Frequently Asked Questions (FAQs)
About the rebuild
Why does the Royal Sussex County Hospital need to be rebuilt?
The main buildings at the front of the County Hospital in Brighton were built nearly 200 years ago. The wards are cramped and inadequately designed for 21st century healthcare and must urgently be replaced. The new development will make vital improvements to the hospital building and layout which will mean our efforts to prevent and control infection and provide safe and dignified care are no longer hindered by sub-standard buildings. The Barry Building, which was completed in 1828 came into service 20 years before Florence Nightingale started nursing. Both the Barry Building and the Jubilee wing came into operation before the discovery of the x-ray and before the sphygmomanometer for taking blood pressure was developed.

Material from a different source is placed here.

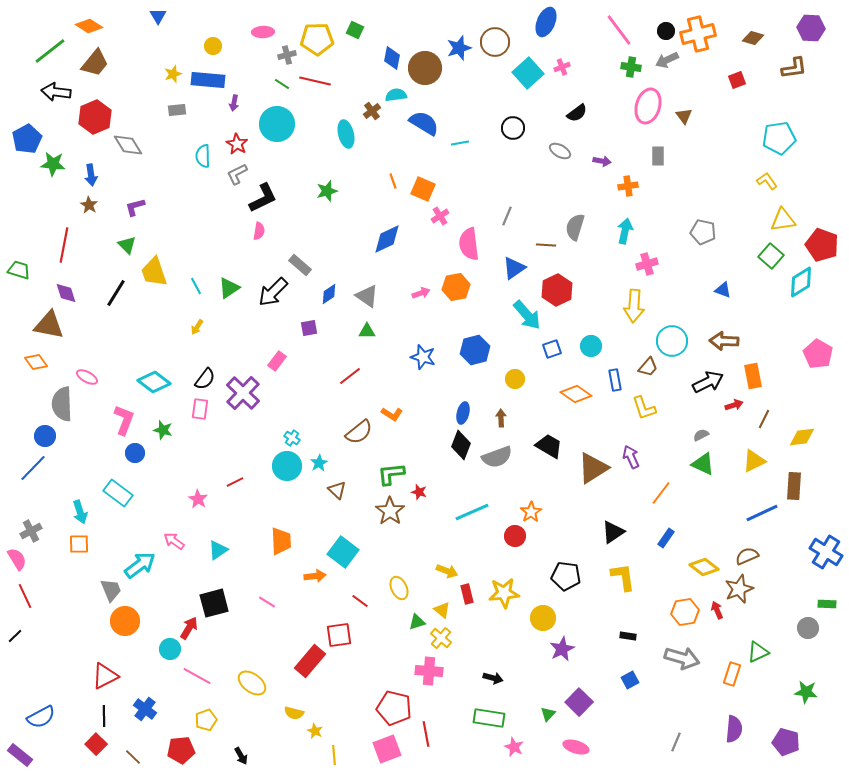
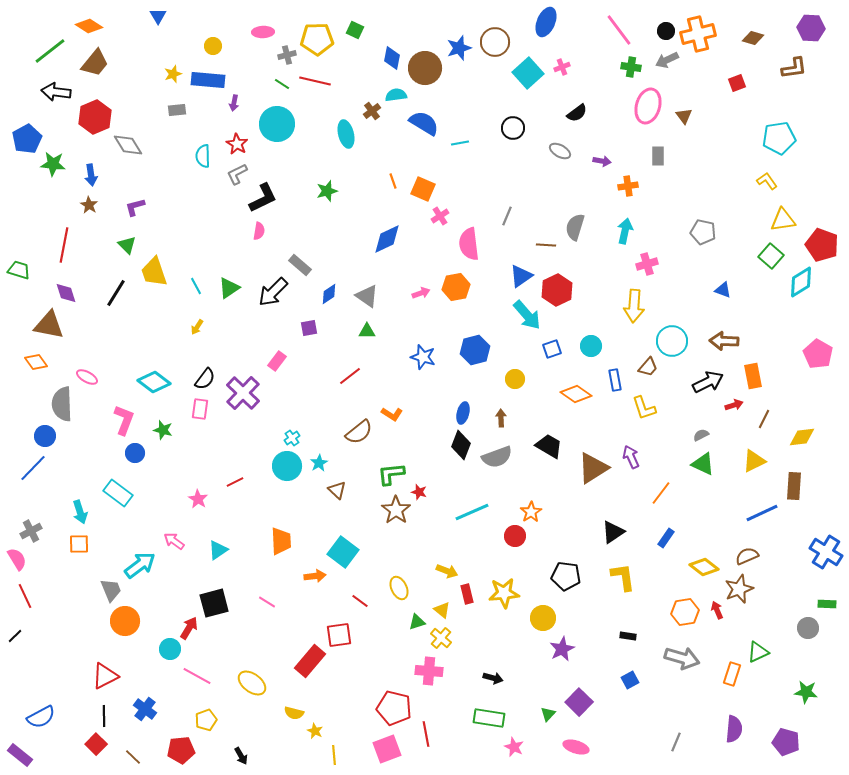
red square at (737, 80): moved 3 px down
blue triangle at (514, 268): moved 7 px right, 8 px down
cyan cross at (292, 438): rotated 21 degrees clockwise
brown star at (390, 511): moved 6 px right, 1 px up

The redevelopment will also establish the Royal Sussex County Hospital as the Major Trauma Centre for Sussex and the wider region. The Centre will be for patients with severe and multiple injuries. This new centre, the first of its kind in Sussex, will ensure patients receive treatment locally instead of being referred to London-based hospitals. Current estimates suggest we will treat around 360 trauma patients per year (currently we treat approx 100 trauma patients per year).
In addition, the redevelopment will allow the expansion of the Brighton and Sussex Medical School, providing modern teaching and training facilities for undergraduates and staff.
How much will the rebuild cost?
The construction will take place in two main stages. Stage 1 will house the replacement wards from the Barry Building in fit for purpose modern accommodation with an average of 70% of patient rooms being in single rooms, expanded services for neurosciences, bringing together facilities for neurology and stroke and the facilities for the new Major Trauma Centre. Stage 2 which will house an expanded cancer care unit and the new facilities for Brighton and Sussex Medical School. In total the whole redevelopment will cost approximately £400 million.
What will happen to the new Children’s Hospital?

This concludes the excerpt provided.